Alt İşveren Yönetmeliğinde;
1)İşyerinde yürütülen mal veya hizmet üretimine ilişkin asıl işin bir bölümünde uzmanlık gerektirmeyen işlerin alt işverene verilmesini,
2)Daha önce o işyerinde çalıştırılan kimse ile kurulan alt işverenlik ilişkisini,
3)Asıl işveren işçilerinin alt işveren tarafından işe alınarak hakları kısıtlanmak suretiyle çalıştırılmaya devam ettirilmesini,
4)Kamusal yükümlülüklerden kaçınmak veya işçilerin iş sözleşmesi, toplu iş sözleşmesi yahut çalışma mevzuatından kaynaklanan haklarını kısıtlamak ya da ortadan kaldırmak gibi tarafların gerçek iradelerini gizlemeye yönelik işlemleri,
ihtiva eden sözleşmeler muvazaalı olarak açıklanmıştır.
Somut olayda, davalı Şanlıurfa Belediye Başkanlığı kent içi temizlik, cadde ve sokakların süpürülmesi, çöp toplama ve çöp nakli işlerini ihale yoluyla alt işverenlere devretmiş ve alt işverenler zaman zaman değişmiştir. Davacının temizlik hizmetlerini yüklenen alt işverenlere bağlı olarak, asıl işverene ait konservatuvar ve şehir tiyatrolarında sekreter olarak çalıştığı hususunda uyuşmazlık bulunmamaktadır
Mahkeme davacının yaptığı işin, 5393 sayılı Kanun’un 67. maddesi kapsamında olmaması sebebi ile asıl – alt işverenlik ilişkisi muvazaalı kabul edilmiş ise de; davacının temizlik hizmetlerinde olmamakla birlikte belediyeye ait işyerinde yardımcı iş niteliğindeki büro işlerinde çalıştırıldığı anlaşılmaktadır. Bir başka deyişle davacı hizmet alım sözleşmesi kapsamı dışında çalıştırılmış olmakla birlikte, Belediyeye ait asıl işlerde çalıştırılmamıştır.

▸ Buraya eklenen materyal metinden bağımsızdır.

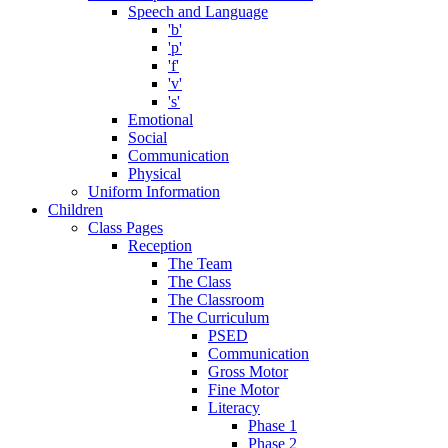
Speech and Language
'b'
'p'
'f'
'v'
's'
Emotional
Social
Communication
Physical
Uniform Information
Children
Class Pages
Reception
The Team
The Class
The Classroom
The Curriculum
PSED
Communication
Gross Motor
Fine Motor
Literacy
Phase 1
Phase 2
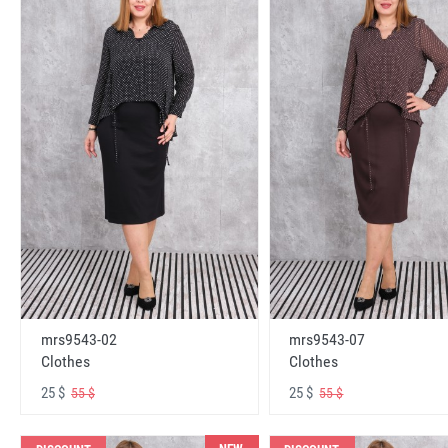
mrs9543-02
mrs9543-07
Clothes
Clothes
25 $
25 $
55 $
55 $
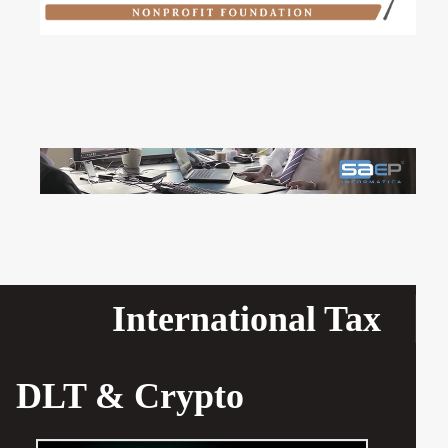
International Tax
DLT & Crypto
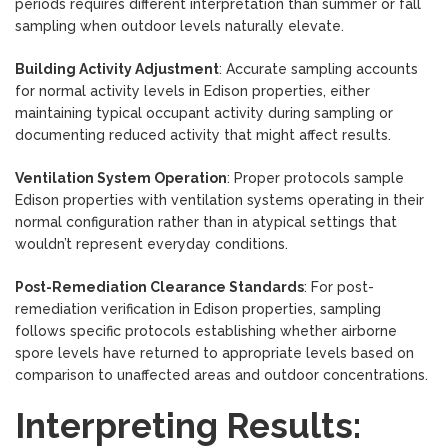
periods requires different interpretation than summer or fall
sampling when outdoor levels naturally elevate.
Building Activity Adjustment
: Accurate sampling accounts
for normal activity levels in Edison properties, either
maintaining typical occupant activity during sampling or
documenting reduced activity that might affect results.
Ventilation System Operation
: Proper protocols sample
Edison properties with ventilation systems operating in their
normal configuration rather than in atypical settings that
wouldn’t represent everyday conditions.
Post-Remediation Clearance Standards
: For post-
remediation verification in Edison properties, sampling
follows specific protocols establishing whether airborne
spore levels have returned to appropriate levels based on
comparison to unaffected areas and outdoor concentrations.
Interpreting Results:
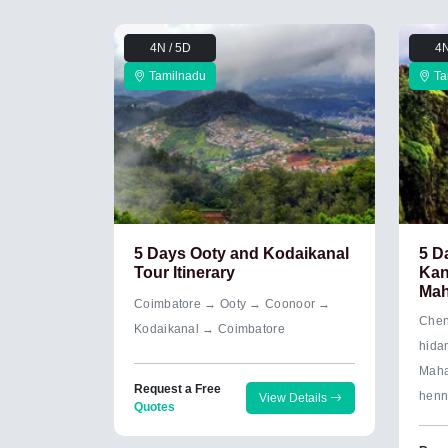
4N / 5D
4N
Tamilnadu
Ta
5 Days Ooty and Kodaikanal
5 D
Tour Itinerary
Kan
Mah
Coimbatore → Ooty → Coonoor →
Chen
Kodaikanal → Coimbatore
hida
Maha
Request a Free
henn
View Details
Quotes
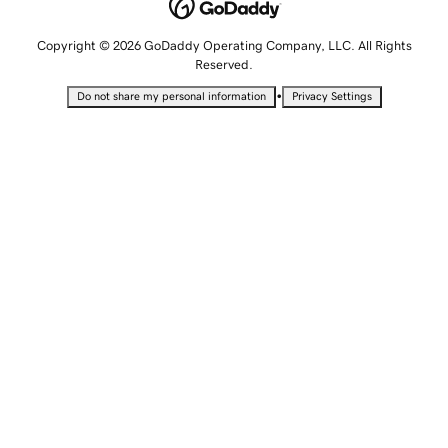
Copyright © 2026 GoDaddy Operating Company, LLC. All Rights
Reserved.
•
Do not share my personal information
Privacy Settings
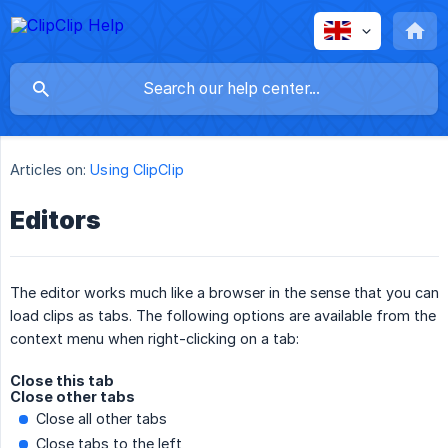
Articles on:
Using ClipClip
Editors
The editor works much like a browser in the sense that you can
load clips as tabs. The following options are available from the
context menu when right-clicking on a tab:
Close this tab
Close other tabs
Close all other tabs
Close tabs to the left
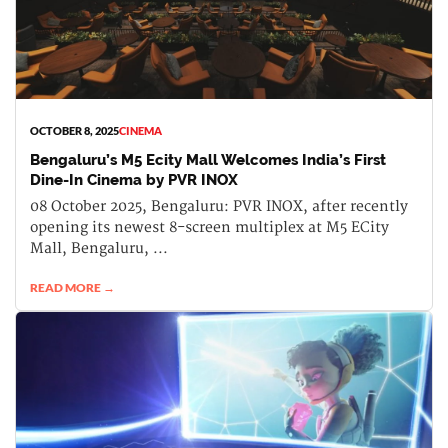
OCTOBER 8, 2025
CINEMA
Bengaluru’s M5 Ecity Mall Welcomes India’s First
Dine-In Cinema by PVR INOX
08 October 2025, Bengaluru: PVR INOX, after recently
opening its newest 8-screen multiplex at M5 ECity
Mall, Bengaluru, ...
READ MORE →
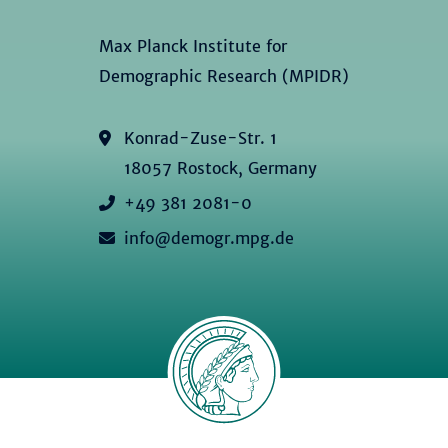
Max Planck Institute for
Demographic Research (MPIDR)
Konrad-Zuse-Str. 1
18057 Rostock, Germany
+49 381 2081-0
info@demogr.mpg.de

İşçilerin değişen alt işverenlere bağlı olarak yardımcı iş niteliğindeki işlerde çalışmaya devam etmeleri, asıl işverenin bu işçilerin işini kontrol etmesi ve işin yürütümü ile ilgili bazı talimatların asıl işveren yetkililerince verilmiş olması muvazaanın ispatı olarak kabul edilemez .
Mevcut olgulara göre geçerli ve muvazaaya dayanmayan bir asıl – alt işverenlik sözleşmesi bulunmaktadır. Saptanan bu durum karşısında ve yukarıda açıklanan maddi ve hukuki olgular göz önünde tutulduğunda, Davalılar arasındaki asıl – alt işverenlik ilişkisinin muvazaalı kabul edilmesi, alt işverenler yönünden davanın pasif husumet ehliyeti yokluğu sebebi ile reddedilmesi ve davacının iş sözleşmesinin başlangıcından itibaren kamu kurumu niteliğindeki davalı Belediye Başkanlığının işçisi olduğu gerekçesi ile hesaplamaya esas giydirilmiş brüt ücretin ilave tediye ücreti eklemek sureti ile tespit edilmesi isabetsizdir.
Sonuç:
Temyiz olunan kararın, yukarıda yazılı sebeplerden dolayı BOZULMASINA, peşin alınan temyiz harcının istek halinde ilgiliye iadesine, 09.12.2014 tarihinde oybirliğiyle karar verildi.